Jota fue mi casa, mi escuela, mi orgullo, mi desvelo, mi disciplina… y también el lugar donde aprendí que la cocina no se trata solo de cocinar, sino de sostener sueños con las manos y con el alma.
Quiero comenzar por mi familia.
Porque si alguien vivió esto conmigo, fueron ustedes.
Gracias por aguantar mis ausencias, mis madrugadas, mis silencios, mis cansancios. Gracias por sostenerme cuando yo mismo sentía que me estaba cayendo por dentro. Ustedes fueron mi base… y lo siguen siendo.
A nuestros clientes, gracias por elegirnos una y otra vez.
Gracias por celebrar con nosotros cumpleaños, aniversarios, pedidas de mano, despedidas, logros, y días simples que se convirtieron en memorias. Ustedes no solo llenaron mesas… ustedes llenaron significado.
A mis colegas, gracias por el respeto, por el apoyo real, por las conversaciones de cocina, por las colaboraciones y por mantener vivo el arte de este oficio. Cuando los chefs se apoyan, la cultura crece.
A nuestros proveedores, gracias por ser parte del motor invisible que sostiene todo. Por la consistencia, por el compromiso, por responder cuando la presión apretaba y por creer en el proyecto aun cuando no siempre fue fácil.
Y hoy quiero hacer una pausa especial para decir gracias a quienes muchas veces no se ven en el plato, pero son la razón por la cual el plato existe:
A nuestros agricultores, gracias por la tierra, por el sudor, por sembrar con fe.
A nuestros pescadores locales, gracias por madrugarle al mar, por traer lo mejor, por caminar con nosotros, por ser parte de una cultura que defendimos con orgullo.

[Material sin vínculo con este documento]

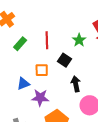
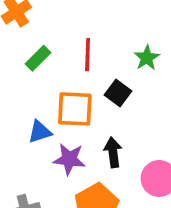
orange square: (42, 70) -> (75, 109), size x1.5
black arrow: (76, 84) -> (113, 152), moved

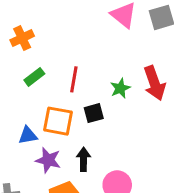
black square: (118, 93) -> (94, 113), turned 30

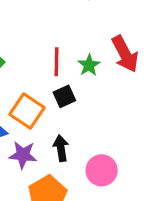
red line: (74, 79) -> (56, 62), moved
orange square: (58, 121) -> (27, 111), turned 32

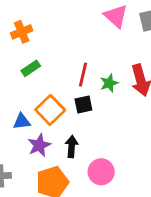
purple star: (23, 155) -> (39, 145), turned 30

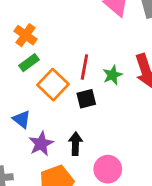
orange cross: (22, 32) -> (25, 35), moved, turned -30
orange square: (50, 110) -> (53, 85), moved
blue triangle: (22, 121) -> (22, 119), turned 48

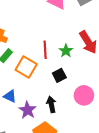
black square: (86, 99) -> (59, 75), moved
pink circle: (108, 169) -> (84, 95), moved

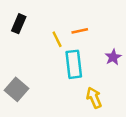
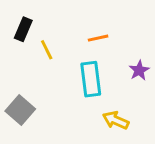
yellow line: (57, 39) -> (47, 50), moved
yellow arrow: (94, 98) -> (116, 120), turned -42

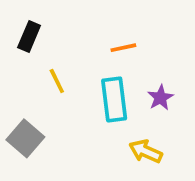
yellow line: (47, 50) -> (57, 81), moved
purple star: (139, 70) -> (160, 98), moved

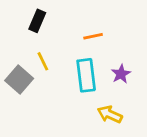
black rectangle: (29, 37) -> (37, 21), moved
gray square: (25, 138) -> (19, 79), moved

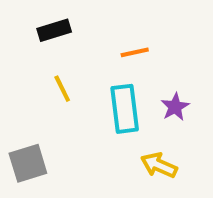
black rectangle: (37, 21) -> (54, 30), turned 50
gray square: (19, 79) -> (28, 163), moved, turned 32

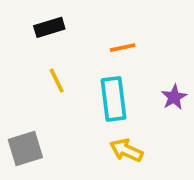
purple star: (175, 107) -> (174, 97), moved
yellow arrow: (159, 165) -> (126, 150), moved

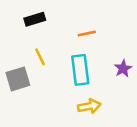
gray square: (25, 149) -> (18, 79), moved
yellow arrow: (126, 150) -> (89, 106), turned 145

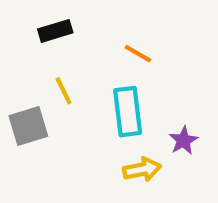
orange line: (87, 33) -> (138, 54), turned 42
purple star: (123, 69) -> (183, 141), moved

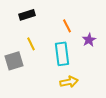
orange line: (138, 54) -> (67, 26), turned 32
purple star: (183, 141) -> (89, 40), moved

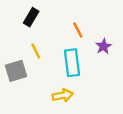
black rectangle: (27, 15) -> (31, 17), turned -42
yellow arrow: (69, 82) -> (63, 95), moved

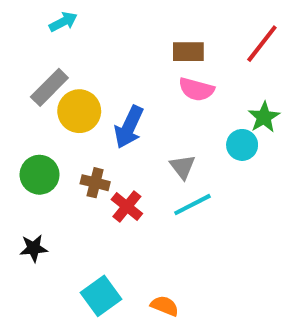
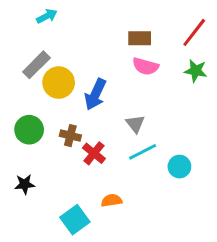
green star: (264, 117) -> (196, 71), moved, turned -30
cyan circle: (242, 145) -> (179, 167), moved
orange semicircle: (165, 306) -> (112, 200), moved, turned -30

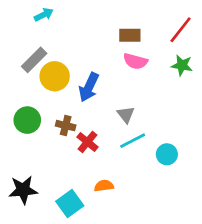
black star: (25, 184) -> (23, 190), moved, size x1.5

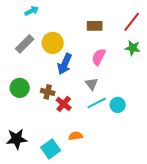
pink semicircle: (135, 61) -> (99, 57), moved, turned 102
yellow circle: (55, 76) -> (53, 43), moved
cyan circle: (167, 154) -> (118, 105), moved

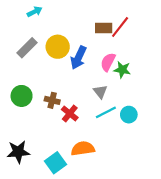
red line: (132, 22) -> (120, 27), moved
green star: (133, 48) -> (122, 70), moved
blue arrow: (65, 64) -> (78, 58), moved
orange semicircle: (76, 136) -> (83, 148), size x1.5

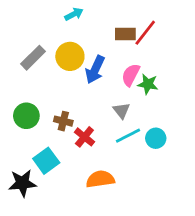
cyan arrow: (35, 12) -> (74, 14), moved
cyan square: (55, 163) -> (46, 161), moved

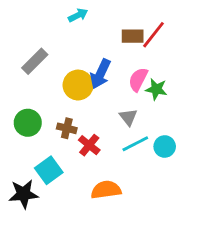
yellow circle: (70, 56) -> (78, 85), moved

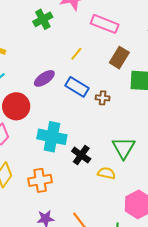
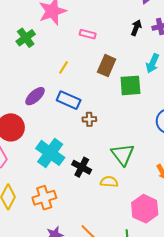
pink rectangle: (105, 24) -> (88, 34), size x0.6
brown cross: (103, 98) -> (89, 119), moved
cyan cross: (52, 137) -> (50, 153), turned 32

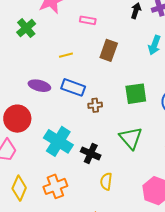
yellow line: (64, 67) -> (66, 55), turned 48
green square: (130, 85) -> (136, 94), moved
purple ellipse: (35, 96) -> (39, 86), turned 60
yellow semicircle: (109, 182) -> (106, 181), moved, turned -84

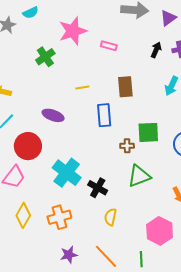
pink rectangle: (88, 20) -> (109, 46), moved
brown rectangle: (109, 50) -> (125, 87), turned -30
blue rectangle: (73, 87) -> (104, 115), moved, turned 60
brown cross: (95, 105) -> (127, 146), moved
green triangle: (131, 138) -> (139, 176), turned 45

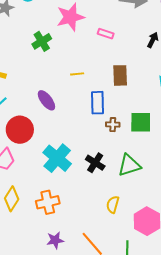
purple ellipse: (53, 115) -> (46, 100), turned 30
brown cross: (127, 146) -> (113, 125), moved
black cross: (98, 188) -> (95, 163), moved
yellow semicircle: (111, 217) -> (113, 205), moved

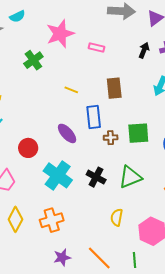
yellow line: (77, 74) -> (71, 90), turned 32
purple ellipse: (46, 100) -> (67, 133), moved
red circle: (20, 130) -> (28, 148), moved, size x0.7

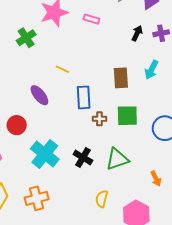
pink rectangle: (97, 47) -> (91, 19), moved
brown rectangle: (114, 88) -> (121, 78), moved
purple ellipse: (67, 133) -> (39, 95), moved

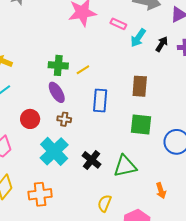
green cross: (26, 38) -> (58, 65), moved, turned 30
yellow line: (62, 69) -> (83, 70), turned -64
cyan arrow: (152, 70) -> (138, 38), moved
brown cross: (99, 119) -> (64, 119), moved

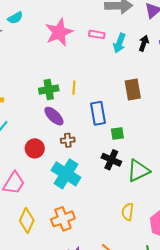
yellow line: (83, 70) -> (74, 88), turned -40
green square: (141, 124) -> (117, 133), moved, size x0.6
black cross: (92, 160) -> (111, 160), moved

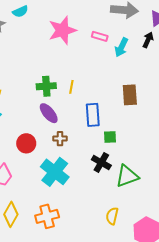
black arrow: (144, 43) -> (148, 40), moved

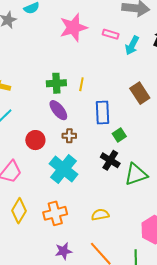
brown rectangle: (130, 95) -> (140, 93), turned -30
green square: (110, 137) -> (119, 135), turned -32
yellow semicircle: (112, 216) -> (100, 215), moved, turned 66

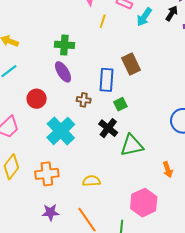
yellow line: (81, 84) -> (103, 21), moved
brown rectangle: (140, 93) -> (131, 64), moved
brown cross: (69, 136) -> (84, 100), moved

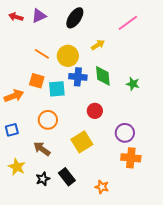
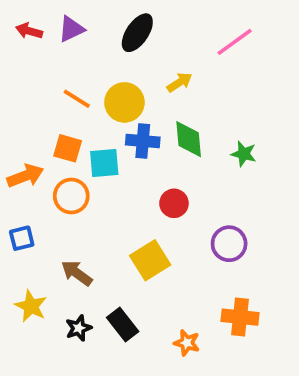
orange circle: (48, 120) -> (71, 196), moved
orange cross: (131, 158) -> (240, 317), moved

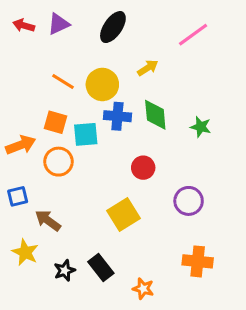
brown arrow: (77, 273) -> (48, 221), moved
orange star: (187, 343) -> (143, 289), moved

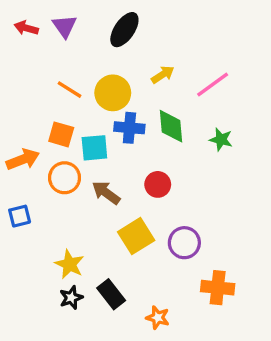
purple triangle: (59, 24) -> (65, 26), turned -40
pink line: (193, 35) -> (213, 85), moved
purple circle: (189, 201) -> (184, 243), moved
brown arrow: (48, 221) -> (106, 193), moved
yellow star: (25, 252) -> (69, 264), moved

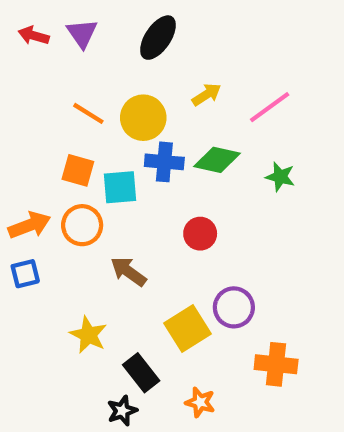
green diamond: (171, 126) -> (217, 160), turned -72
orange arrow: (23, 159) -> (29, 225), moved
brown arrow: (106, 193) -> (128, 272), moved
yellow square: (136, 236) -> (187, 328), moved
black star: (71, 298) -> (122, 411), moved

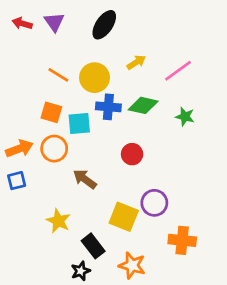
yellow square: (187, 328) -> (124, 217), turned -36
orange star: (200, 402) -> (132, 265), size x1.4

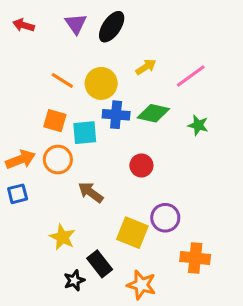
purple triangle: (54, 22) -> (76, 24), moved
black star: (81, 271) -> (74, 280), moved

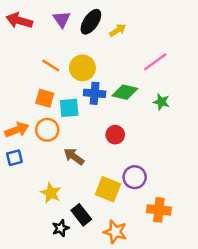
red arrow: (24, 25) -> (19, 21), size x1.5
yellow arrow: (146, 67) -> (118, 30), moved

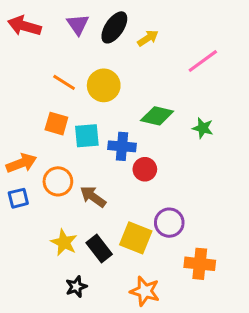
pink line: (155, 62) -> (203, 61), moved
blue cross: (95, 93) -> (122, 146), moved
orange circle: (47, 130) -> (58, 181), moved
black rectangle: (81, 215) -> (99, 249), moved

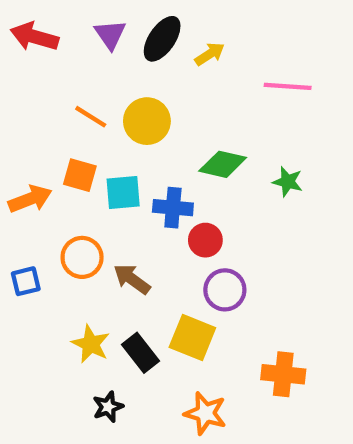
pink line: (203, 61) -> (288, 86), turned 40
orange arrow: (21, 163) -> (30, 199), moved
purple circle: (169, 223) -> (225, 290), moved

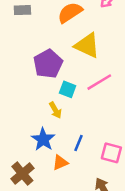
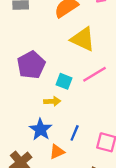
purple pentagon: (48, 64) -> (31, 65), moved
yellow arrow: (55, 110) -> (52, 101), turned -63

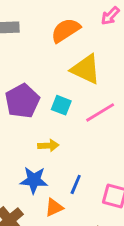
cyan square: (64, 81) -> (61, 105), moved
blue star: (41, 129) -> (34, 180), turned -30

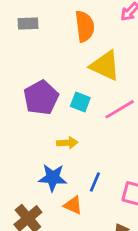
orange semicircle: (66, 30) -> (85, 26), turned 116
orange triangle: (54, 208) -> (73, 205), turned 48

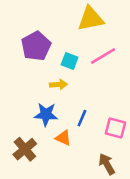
yellow triangle: (105, 66) -> (91, 19), turned -36
cyan square: (80, 102) -> (70, 61), moved

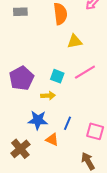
yellow triangle: (91, 19) -> (75, 41), size x0.7
purple pentagon: (36, 46) -> (21, 78), moved

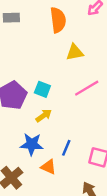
cyan square: (57, 76) -> (42, 89), moved
yellow arrow: (48, 96) -> (44, 116), turned -32

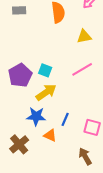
yellow triangle: (75, 52) -> (84, 36), moved
yellow arrow: (44, 116) -> (46, 92), size x1.5

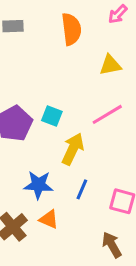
yellow arrow: (46, 92) -> (73, 149), moved, turned -30
orange triangle: (50, 135) -> (49, 219), moved

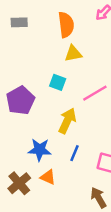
yellow triangle: (110, 65) -> (73, 54), moved
cyan square: (52, 116) -> (58, 82), moved

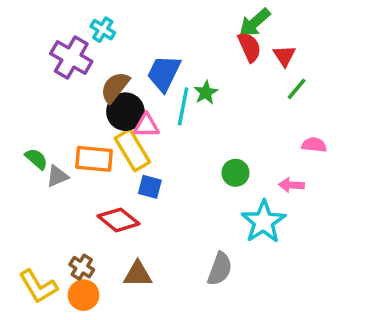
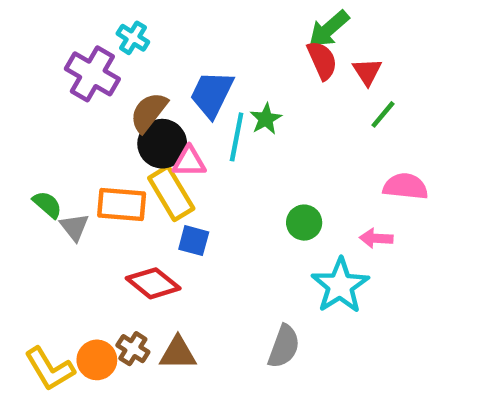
pink semicircle: (314, 145) -> (405, 186), size x1.4
gray triangle: (57, 176) -> (74, 227), turned -45
brown cross: (82, 267) -> (133, 349), moved
orange circle: (84, 295) -> (97, 360), moved

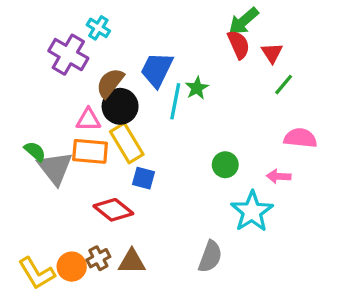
pink triangle: (189, 162) -> (88, 120), moved
gray triangle: (74, 227) -> (55, 168), size x1.6
brown cross: (133, 349) -> (98, 258), turned 30

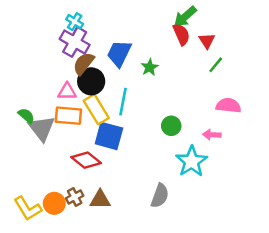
purple cross: (68, 55) -> (75, 42), moved
cyan line: (175, 101) -> (123, 102), moved
blue square: (143, 178) -> (109, 136), size x1.6

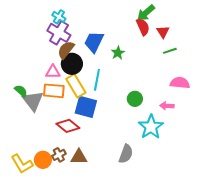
green line: (216, 65) -> (170, 51), turned 32

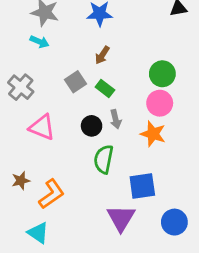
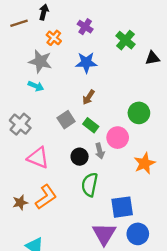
pink circle: (160, 103) -> (118, 138), moved
orange star: (153, 134) -> (145, 163), moved, turned 30
orange L-shape: (51, 194) -> (46, 197), moved
blue circle: (174, 222) -> (138, 234), moved

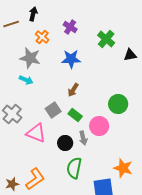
pink triangle: (38, 158) -> (36, 133), moved
orange star: (145, 163) -> (123, 168), moved, turned -30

Gracias por trabajar mano a mano con nosotros para crear algo verdadero: una cocina conectada a Puerto Rico, a sus estaciones, a su naturaleza y a sus manos.
Jota fue farm-to-table de verdad, no por moda… sino por convicción.
A la gerencia del hotel y a cada uno de sus empleados, gracias por los años compartidos, por los retos, por las lecciones, por el movimiento diario que nos obligó a crecer. Todo lo vivido—lo fácil y lo difícil—formó parte del camino.
Y ahora, con todo el respeto del mundo, quiero reconocer a quienes muchas veces son los que convierten una comida en un recuerdo:
A nuestro equipo de servicio —meseros, bartenders, hosts, runners, bussers— gracias.
Gracias por sostener el ritmo, por la paciencia, por la clase, por leer cada mesa sin hablar de más, por cuidar cada detalle, por aguantar días largos con buena cara, por la sonrisa real y por llevar el estándar de Jota con orgullo.
Ustedes fueron el puente entre la cocina y el corazón del cliente. Ustedes crearon la experiencia.
Y a ustedes… mi staff de cocina de Jota:
yo no sé cómo agradecerles sin que se me quiebre la voz.
Gracias por estar en las buenas y en las malas.
Gracias por darlo todo cuando no quedaba nada.
Gracias por sostener estándares altos con cansancio encima.
Gracias por defender el orgullo del uniforme.
Gracias por ser familia dentro de una cocina que exigía tanto.
Aquí se formaron cocineros… pero también se formaron seres humanos fuertes.
A nuestros socios de golf y comunidad que tantas veces se sentó en esa mesa, gracias por apoyar, por recomendar, por confiar y por permitir que tanta gente viviera experiencias memorables en un lugar tan especial.
Hoy cierro este capítulo con sentimientos encontrados.
Me voy con gratitud, pero también con un n**o en el pecho por todo lo que costó.
Aun así, no me arrepiento de haberlo dado todo.
Porque Jota fue real.
Fue trabajo honesto.
Fue disciplina.
Fue amor.
Fue Puerto Rico.
Fue cultura.
Gracias por ser parte de estos nueve años.
Gracias por creer en mí.
Gracias por creer en Jota.
Un capítulo se cierra…
y con la frente en alto, otro comienza.